'''

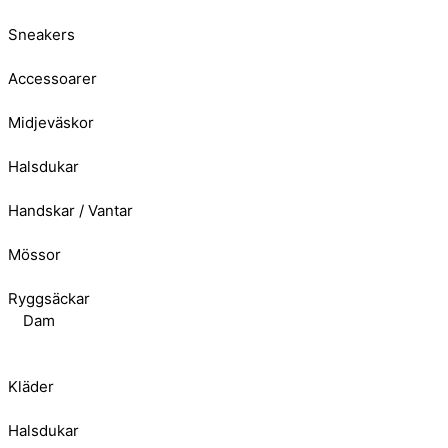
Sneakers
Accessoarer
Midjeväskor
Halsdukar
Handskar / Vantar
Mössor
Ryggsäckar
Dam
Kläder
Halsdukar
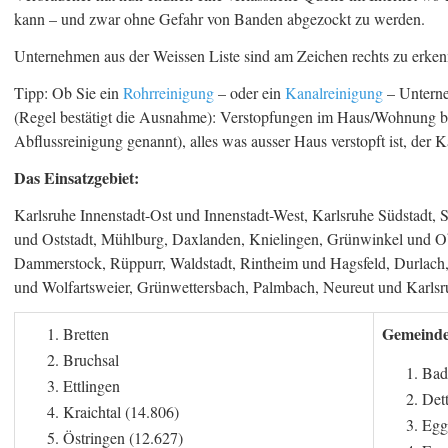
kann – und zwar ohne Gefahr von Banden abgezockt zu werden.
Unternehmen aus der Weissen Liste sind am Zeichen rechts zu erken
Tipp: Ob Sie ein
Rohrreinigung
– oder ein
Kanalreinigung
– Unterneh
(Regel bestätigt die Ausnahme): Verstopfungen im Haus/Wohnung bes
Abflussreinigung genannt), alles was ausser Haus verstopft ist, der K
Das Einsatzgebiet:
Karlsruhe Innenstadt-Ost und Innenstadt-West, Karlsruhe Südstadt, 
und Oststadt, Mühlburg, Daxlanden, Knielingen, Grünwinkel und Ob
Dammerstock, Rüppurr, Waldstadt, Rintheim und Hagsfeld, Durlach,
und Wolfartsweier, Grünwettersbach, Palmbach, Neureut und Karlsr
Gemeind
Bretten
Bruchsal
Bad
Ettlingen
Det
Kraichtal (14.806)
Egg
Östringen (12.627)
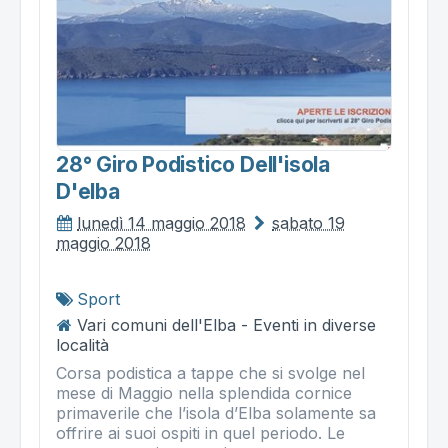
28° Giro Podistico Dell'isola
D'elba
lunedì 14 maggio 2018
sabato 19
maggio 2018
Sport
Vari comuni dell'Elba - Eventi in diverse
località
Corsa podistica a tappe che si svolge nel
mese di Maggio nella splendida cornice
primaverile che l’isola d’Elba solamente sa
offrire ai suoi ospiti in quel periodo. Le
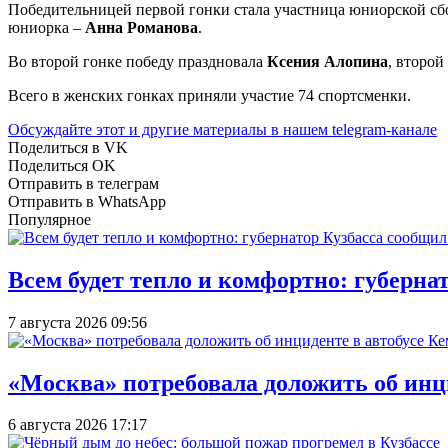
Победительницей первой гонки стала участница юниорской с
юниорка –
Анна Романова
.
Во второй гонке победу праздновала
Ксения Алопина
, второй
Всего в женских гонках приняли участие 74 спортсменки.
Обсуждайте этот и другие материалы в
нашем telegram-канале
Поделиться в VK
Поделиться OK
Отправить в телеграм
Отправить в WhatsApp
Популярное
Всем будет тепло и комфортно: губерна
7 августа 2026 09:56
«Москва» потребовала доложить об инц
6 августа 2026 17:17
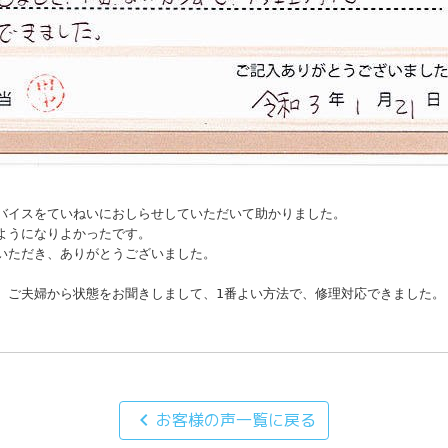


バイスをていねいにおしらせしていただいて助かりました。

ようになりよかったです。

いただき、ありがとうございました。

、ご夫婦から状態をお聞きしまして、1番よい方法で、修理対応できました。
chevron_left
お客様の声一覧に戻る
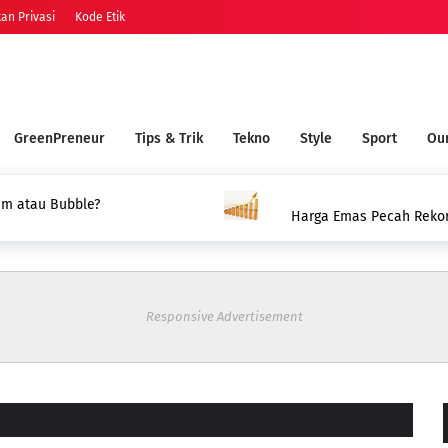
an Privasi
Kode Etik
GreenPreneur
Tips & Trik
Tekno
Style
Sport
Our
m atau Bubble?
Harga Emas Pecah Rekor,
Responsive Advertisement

'''

**PROMPT**: Provide the listing above once more, exactly, with the pictures removed.

**EXERCISE RESPONSE**:
Sneakers
Accessoarer
Midjeväskor
Halsdukar
Handskar / Vantar
Mössor
Ryggsäckar
Dam
Kläder
Halsdukar
kann – und zwar ohne Gefahr von Banden abgezockt zu werden.
Unternehmen aus der Weissen Liste sind am Zeichen rechts zu erken
Tipp: Ob Sie ein
Rohrreinigung
– oder ein
Kanalreinigung
– Unterneh
(Regel bestätigt die Ausnahme): Verstopfungen im Haus/Wohnung bes
Abflussreinigung genannt), alles was ausser Haus verstopft ist, der K
Das Einsatzgebiet:
Karlsruhe Innenstadt-Ost und Innenstadt-West, Karlsruhe Südstadt, 
und Oststadt, Mühlburg, Daxlanden, Knielingen, Grünwinkel und Ob
Dammerstock, Rüppurr, Waldstadt, Rintheim und Hagsfeld, Durlach,
und Wolfartsweier, Grünwettersbach, Palmbach, Neureut und Karlsr
Gemeind
Bretten
Bruchsal
Bad
Ettlingen
Det
Kraichtal (14.806)
Egg
Östringen (12.627)
28° Giro Podistico Dell'isola
D'elba
lunedì 14 maggio 2018
sabato 19
maggio 2018
Sport
Vari comuni dell'Elba - Eventi in diverse
località
Corsa podistica a tappe che si svolge nel
mese di Maggio nella splendida cornice
primaverile che l’isola d’Elba solamente sa
offrire ai suoi ospiti in quel periodo. Le
Победительницей первой гонки стала участница юниорской с
юниорка –
Анна Романова
.
Во второй гонке победу праздновала
Ксения Алопина
, второй
Всего в женских гонках приняли участие 74 спортсменки.
Обсуждайте этот и другие материалы в
нашем telegram-канале
Поделиться в VK
Поделиться OK
Отправить в телеграм
Отправить в WhatsApp
Популярное
Всем будет тепло и комфортно: губерна
7 августа 2026 09:56
«Москва» потребовала доложить об инц
6 августа 2026 17:17


バイスをていねいにおしらせしていただいて助かりました。

ようになりよかったです。

いただき、ありがとうございました。

、ご夫婦から状態をお聞きしまして、1番よい方法で、修理対応できました。
chevron_left
お客様の声一覧に戻る
an Privasi
Kode Etik
GreenPreneur
Tips & Trik
Tekno
Style
Sport
Our
m atau Bubble?
Harga Emas Pecah Rekor,
Responsive Advertisement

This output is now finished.